→ **Exercise aim**
Only the lines from the one with "همچنین مقامات فدراسیون" to the end of the data below should be given again, exactly as written.

→ **Data excerpts**
▬▬▬
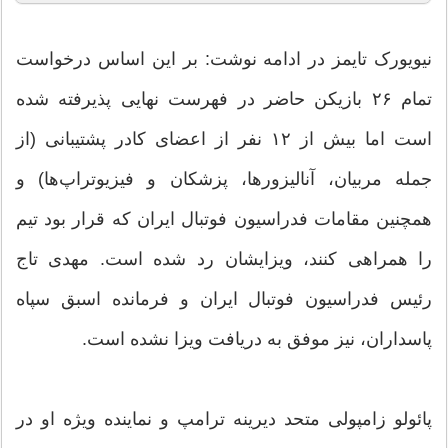
نیویورک تایمز در ادامه نوشت: بر این اساس درخواست
تمام ۲۶ بازیکن حاضر در فهرست نهایی پذیرفته شده
است اما بیش از ۱۲ نفر از اعضای کادر پشتیبانی (از
جمله مربیان، آنالیزورها، پزشکان و فیزیوتراپ‌ها) و
همچنین مقامات فدراسیون فوتبال ایران که قرار بود تیم
را همراهی کنند، ویزایشان رد شده‌ است. مهدی تاج
رئیس فدراسیون فوتبال ایران و فرمانده اسبق سپاه
پاسداران، نیز موفق به دریافت ویزا نشده است.
پائولو زامپولی متحد دیرینه ترامپ و نماینده ویژه او در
▬▬▬
→ **Response below**
همچنین مقامات فدراسیون فوتبال ایران که قرار بود تیم
را همراهی کنند، ویزایشان رد شده‌ است. مهدی تاج
رئیس فدراسیون فوتبال ایران و فرمانده اسبق سپاه
پاسداران، نیز موفق به دریافت ویزا نشده است.
پائولو زامپولی متحد دیرینه ترامپ و نماینده ویژه او در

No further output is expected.